Draven knew what she was doing when she put the vulnerabilities before the strengths. Once I had watched my villain develop layers of motivation, it became clear that his strengths would not all appear, or in fact be, villainous. His desire for distance from other people, along with the demands his professional associations, require him to have excellent manners. His extensive knowledge of his academic specialty is necessary for his crime – but it also garners deserved respect from his colleagues and gratitude from the few outstanding students whose careers he promotes. (They, in turn, can be put to good use in his nefarious schemes.) It will also, I hope, form an additional thread of interest to readers.)

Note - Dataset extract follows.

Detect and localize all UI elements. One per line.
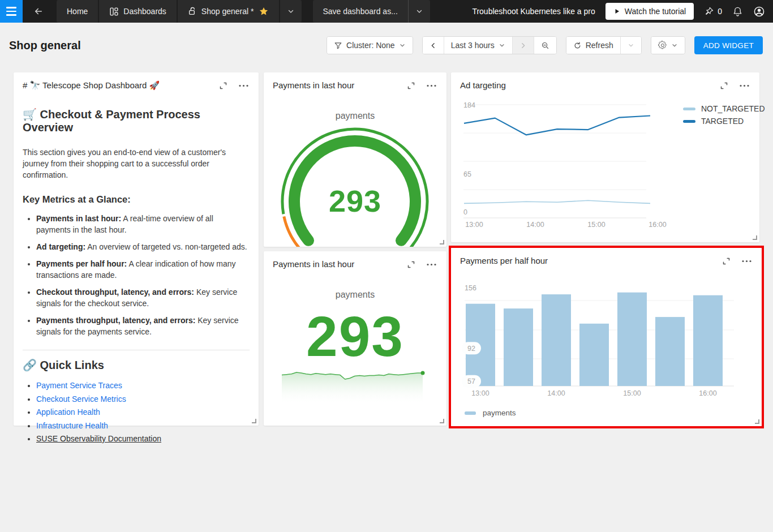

The whole exercise was so inspiring that it was hard to keep the categories separate even on the first run-through. Vulnerabilities suffered through no fault of one’s own blossomed into flaws via unfortunate methods of coping. Strengths quickly became ideals – because our own good points are always the really important virtues, aren’t they? Initial problems bred solutions that became complications of a straightforward criminal enterprise.
So thank you, Ms. Draven. If this thing ever sees print, a fulsomely autographed copy will be yours.
P.S. I have to say, the “one month” thing isn’t working out. Each new exercise takes me days to think through and tinker with. However, if you’re a wo/man of steel, and don’t eat or sleep much, maybe you could manage it.